Task to complete:
Everything from the opening line of the listing below to the line that has "k dizaynı ilə", inclusive, should be returned exactly, except the pictures.
════════════════
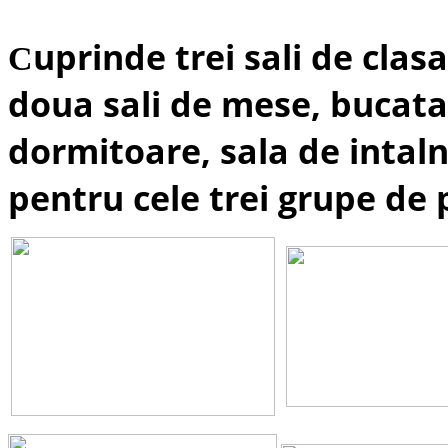
uprinde trei sali de cla
C
doua sali de mese, bucatar
dormitoare, sala de intalni
pentru cele trei grupe de 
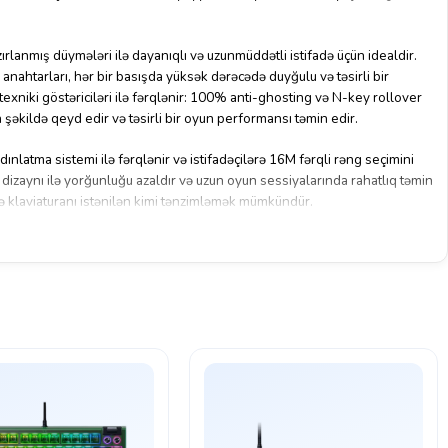
rlanmış düymələri ilə dayanıqlı və uzunmüddətli istifadə üçün idealdir.
nahtarları, hər bir basışda yüksək dərəcədə duyğulu və təsirli bir
 texniki göstəriciləri ilə fərqlənir: 100% anti-ghosting və N-key rollover
n şəkildə qeyd edir və təsirli bir oyun performansı təmin edir.
ınlatma sistemi ilə fərqlənir və istifadəçilərə 16M fərqli rəng seçimini
k dizaynı ilə yorğunluğu azaldır və uzun oyun sessiyalarında rahatlıq təmin
ilə klaviaturanı istənilən kimi tənzimləmək mümkündür.
aming Keyboard, PBT HX Red-RU, həm oyunçular, həm də texniki işlər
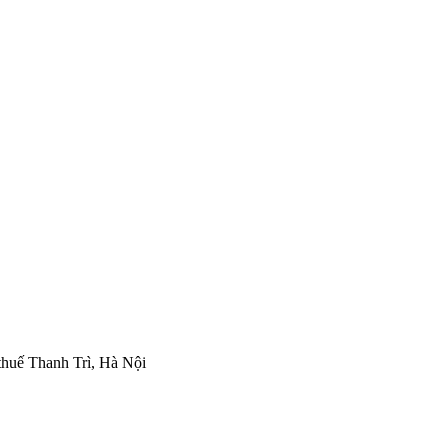
thuế Thanh Trì, Hà Nội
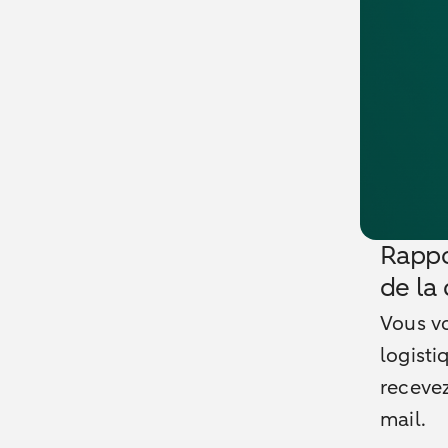
Rappor
de la 
Vous vo
logisti
recevez
mail.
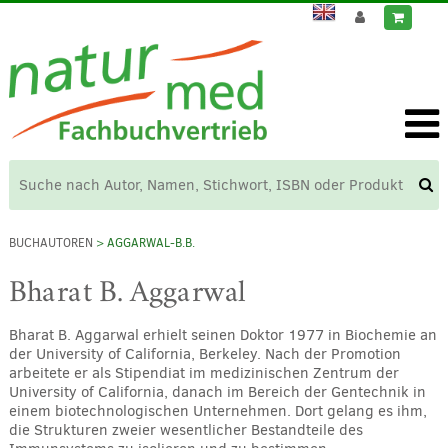
BUCHAUTOREN
> AGGARWAL-B.B.
Bharat B. Aggarwal
Bharat B. Aggarwal erhielt seinen Doktor 1977 in Biochemie an
der University of California, Berkeley. Nach der Promotion
arbeitete er als Stipendiat im medizinischen Zentrum der
University of California, danach im Bereich der Gentechnik in
einem biotechnologischen Unternehmen. Dort gelang es ihm,
die Strukturen zweier wesentlicher Bestandteile des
════════════════
Written reply:
uprinde trei sali de cla
C
doua sali de mese, bucatar
dormitoare, sala de intalni
pentru cele trei grupe de 
rlanmış düymələri ilə dayanıqlı və uzunmüddətli istifadə üçün idealdir.
nahtarları, hər bir basışda yüksək dərəcədə duyğulu və təsirli bir
 texniki göstəriciləri ilə fərqlənir: 100% anti-ghosting və N-key rollover
n şəkildə qeyd edir və təsirli bir oyun performansı təmin edir.
ınlatma sistemi ilə fərqlənir və istifadəçilərə 16M fərqli rəng seçimini
k dizaynı ilə yorğunluğu azaldır və uzun oyun sessiyalarında rahatlıq təmin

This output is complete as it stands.